Bucky B

    Bucky B

    🌝 Hookup gone wrong…

    Bucky B
    c.ai

    You and Bucky weren’t a couple.

    Not officially.

    It started after a long mission — the kind that leaves bruises on your ribs and adrenaline still buzzing in your veins. You both couldn’t sleep. One thing led to another. It wasn’t planned. It wasn’t discussed. It just… happened.

    And afterward, neither of you talked about it.

    He treated you the same — protective, sarcastic, gentle in that quiet Bucky way. You pretended it meant nothing.

    You convinced yourself it was fine.

    Until you missed your period.

    One day late. Then three. Then a week.

    You figured it was stress. Thunderbolts missions were brutal. But then the nausea started. And the exhaustion. And the dizzy spells you couldn’t blame on lack of sleep.

    The test in your hand changed everything.

    Positive.

    You sat on the bathroom floor for almost an hour, staring at it. You weren’t crying. You weren’t even breathing right. You were just numb.

    How the hell were you supposed to tell him?

    Bucky had been through enough. He didn’t need this. He didn’t need you handing him a problem he never asked for.

    You shoved the test into your pocket, washed your face, and told yourself you could hide it. At least for a little while.

    But Bucky noticed immediately.

    He caught you in the hallway later that night, one hand on your arm, eyes narrowed with concern.

    “Hey. You feeling alright?” he asked. “You look pale.”

    “I’m fine,” you said too quickly.

    His brows pulled together. “That didn’t sound fine.”

    You tried to step past him. He stepped with you.

    “Sweetheart,” he said quietly — the same name he used that night, the one that still made your stomach flip — “What’s going on?”

    You swallowed hard, fingers digging into the fabric of your sleeves.

    “I just… need space.”

    Bucky’s chest tightened. “Did I do something? Is this about that night?”

    You froze.

    He studied your face — every microexpression, every flicker of fear — and something in his eyes changed. Gentle, but sharp. Like he already knew the truth but didn’t dare say it.

    “Tell me,” he whispered. “Please.”

    You opened your mouth — but no sound came out.

    Your hands trembled.

    Bucky’s eyes dropped. He noticed.

    Very slowly, he reached out, palm open, and said:

    “Give me your hand.”

    You hesitated.

    He waited.

    When you finally placed your hand in his, he didn’t squeeze — he just kept it steady, grounding, warm.

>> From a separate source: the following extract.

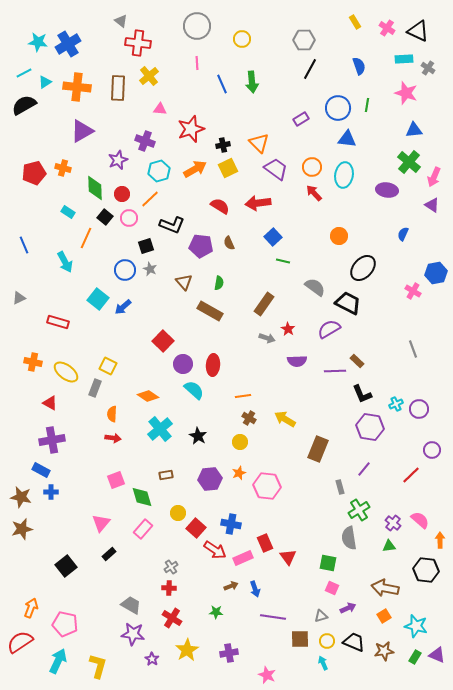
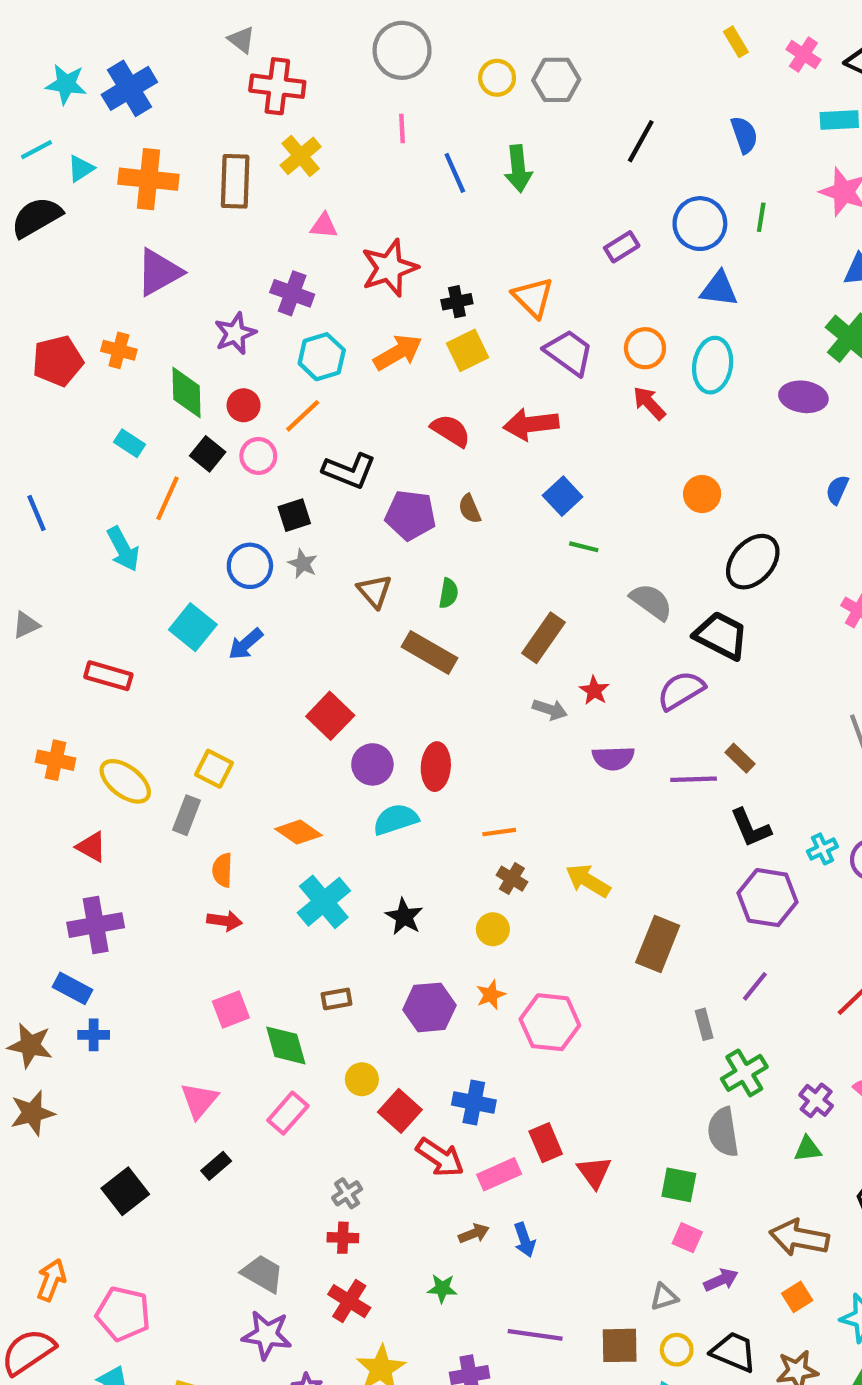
gray hexagon: (304, 40) -> (556, 80), moved
cyan semicircle: (194, 390) -> (396, 819), turned -60
purple line: (273, 617) -> (535, 1335), moved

    “What’s wrong?” he asked softly. “You’re scaring me.”

    Your throat tightened.

    And then — because the words were too heavy, too terrifying — you said nothing.

    Instead… You pulled the pregnancy test out of your pocket and placed it in his hand.

    Bucky stared at it like it wasn’t real. Like his brain couldn’t process the meaning.

    Then his breath left him in a single, broken exhale.

    “…Oh.”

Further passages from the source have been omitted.